Vezir şaşırarak: “Nasıl yani?” diye sormuş.

Şah da anlatmaya başlamış…

PAPAĞAN VE ADAMIN HİKÂYESİ

“Çizme işiyle uğraşan bir tüccar, çok güzel bir kadınla evliymiş. Bu kadının mükemmel bir güzelliği ve çekiciliği varmış. Adam karısını deli gibi kıskanırmış ki bu da onu seyahat etmekten alıkoyarmış. Bir gün adamı bulunduğu şehirden ayrılmaya mecbur edecek bir işi çıkmış. Bunun üzerine, kuş pazarına gidip yüz altın karşılığında bir dişi papağan satın almış ki evde durup karısına refakat etsin; dönüşünde de kendisine o yokken neler olduğunu anlatsın. Papağan kurnaz ve zeki bir hayvanmış ve duyduğu şeyleri hiçbir zaman unutmazmış.

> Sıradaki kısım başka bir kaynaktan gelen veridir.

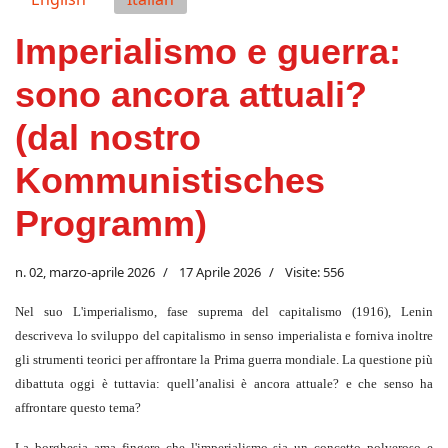
Imperialismo e guerra:
sono ancora attuali?
(dal nostro
Kommunistisches
Programm)
n. 02, marzo-aprile 2026
17 Aprile 2026
Visite: 556
Nel suo L'imperialismo, fase suprema del capitalismo (1916), Lenin
descriveva lo sviluppo del capitalismo in senso imperialista e forniva inoltre
gli strumenti teorici per affrontare la Prima guerra mondiale. La questione più
dibattuta oggi è tuttavia: quell’analisi è ancora attuale? e che senso ha
affrontare questo tema?
La borghesia ama fingere che l'imperialismo sia un concetto polveroso e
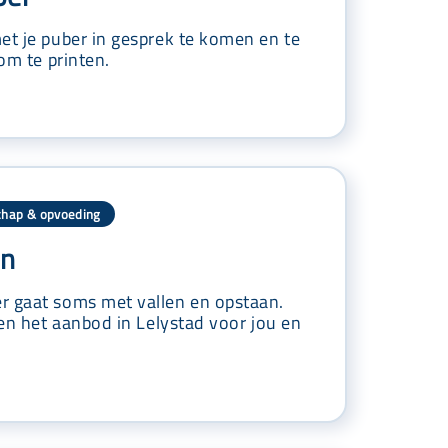
et je puber in gesprek te komen en te
 om te printen.
hap & opvoeding
en
r gaat soms met vallen en opstaan.
 en het aanbod in Lelystad voor jou en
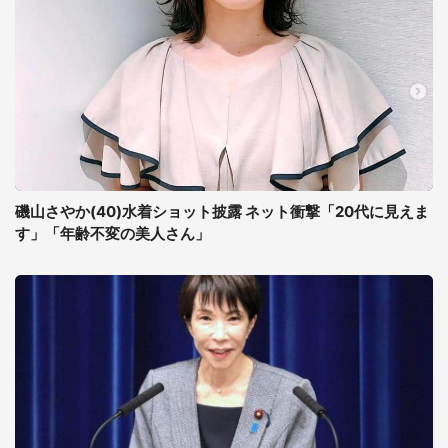
磯山さやか(40)水着ショット披露 ネット衝撃「20代に見えま
す」「年齢不変の美人さん」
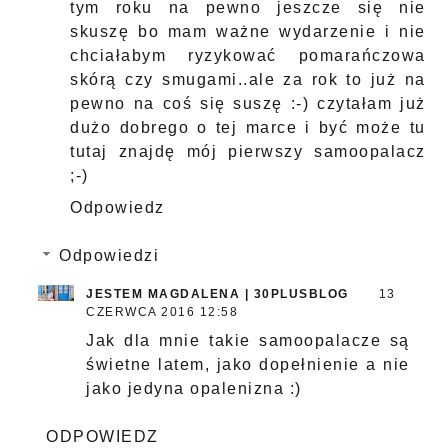
tym roku na pewno jeszcze się nie
skuszę bo mam ważne wydarzenie i nie
chciałabym ryzykować pomarańczowa
skórą czy smugami..ale za rok to już na
pewno na coś się suszę :-) czytałam już
dużo dobrego o tej marce i być może tu
tutaj znajdę mój pierwszy samoopalacz
;-)
Odpowiedz
Odpowiedzi
JESTEM MAGDALENA | 30PLUSBLOG
13
CZERWCA 2016 12:58
Jak dla mnie takie samoopalacze są
świetne latem, jako dopełnienie a nie
jako jedyna opalenizna :)
ODPOWIEDZ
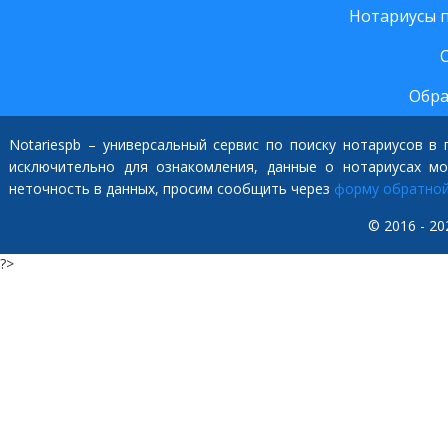
Нотариусы 
Обра
Notariespb – универсальный сервис по поиску нотариусов в
исключительно для ознакомления, данные о нотариусах м
неточность в данных, просим сообщить через
форму обратной
© 2016 - 20
?>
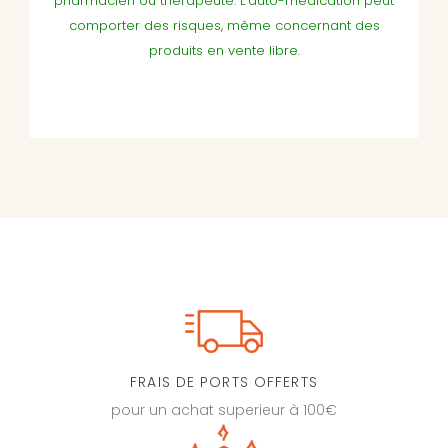
pharmacien ou therapeute. L'auto-médication peut
comporter des risques, même concernant des
produits en vente libre.
FRAIS DE PORTS OFFERTS
pour un achat superieur à 100€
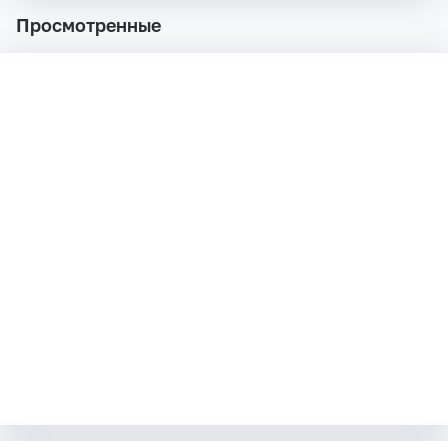
Просмотренные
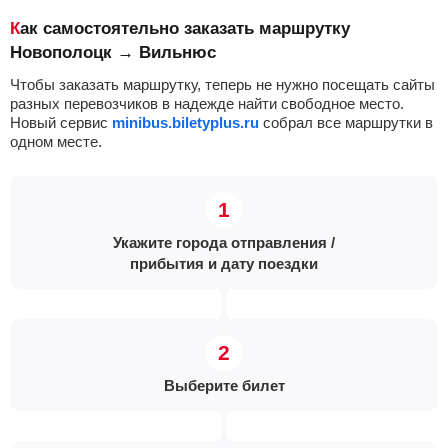
Как самостоятельно заказать маршрутку
Новополоцк → Вильнюс
Чтобы заказать маршрутку, теперь не нужно посещать сайты
разных перевозчиков в надежде найти свободное место.
Новый сервис
minibus.biletyplus.ru
собрал все маршрутки в
одном месте.
Укажите города отправления /
прибытия и дату поездки
Выберите билет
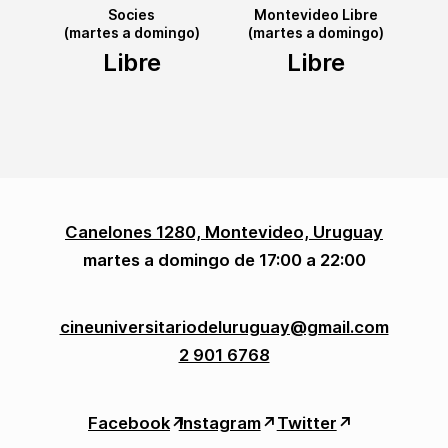
Socies
Montevideo Libre
(martes a domingo)
(martes a domingo)
Libre
Libre
Canelones 1280, Montevideo, Uruguay
martes a domingo de 17:00 a 22:00
cineuniversitariodeluruguay@gmail.com
2 901 6768
Facebook
↗︎
Instagram
↗︎
Twitter
↗︎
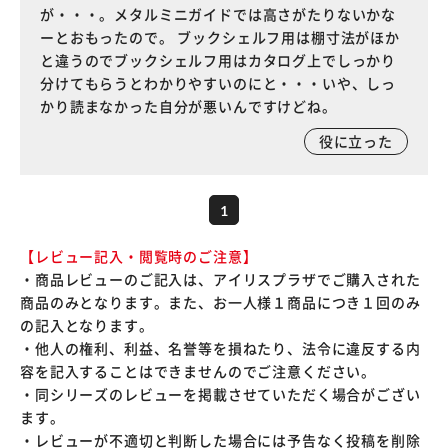
が・・・。メタルミニガイドでは高さがたりないかな
ーとおもったので。 ブックシェルフ用は棚寸法がほか
と違うのでブックシェルフ用はカタログ上でしっかり
分けてもらうとわかりやすいのにと・・・いや、しっ
かり読まなかった自分が悪いんですけどね。
役に立った
1
【レビュー記入・閲覧時のご注意】
・商品レビューのご記入は、アイリスプラザでご購入された
商品のみとなります。また、お一人様１商品につき１回のみ
の記入となります。
・他人の権利、利益、名誉等を損ねたり、法令に違反する内
容を記入することはできませんのでご注意ください。
・同シリーズのレビューを掲載させていただく場合がござい
ます。
・レビューが不適切と判断した場合には予告なく投稿を削除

Adamın karısı genç bir Türk’e âşık olmuş ve Türk, kadını ziyaret etmeyi alışkanlık hâline getirmiş. Adam yolculuktan dönüp eve gelir gelmez kuşun kendisine getirilmesini emretmiş. Yokluğunda eşinin yaptıklarıyla ilgili papağana soru sormaya başlamış.

Papağan: ‘Karının bir âşığı var ve senin yokluğunda her gece onunla birlikte.’ demiş.

Bunun üzerine adam büyük bir öfkeyle karısının yanına gitmiş ve hırsı geçinceye kadar onu dövmüş. Kadın, kölelerden birinin kendisini efendiye gammazladığını düşünüp hepsini sorgulamış. Herkes sırrını sakladığına yemin etmiş. Fakat papağanın konuştuğunu söyleyip: ‘Kendi kulaklarımızla duyduk.’ demişler.

Ertesi sabah kocası, arkadaşlarının birinin yanından eve döndüğünde papağanı karşısına almış ve yokluğunda neler olduğunu sormuş.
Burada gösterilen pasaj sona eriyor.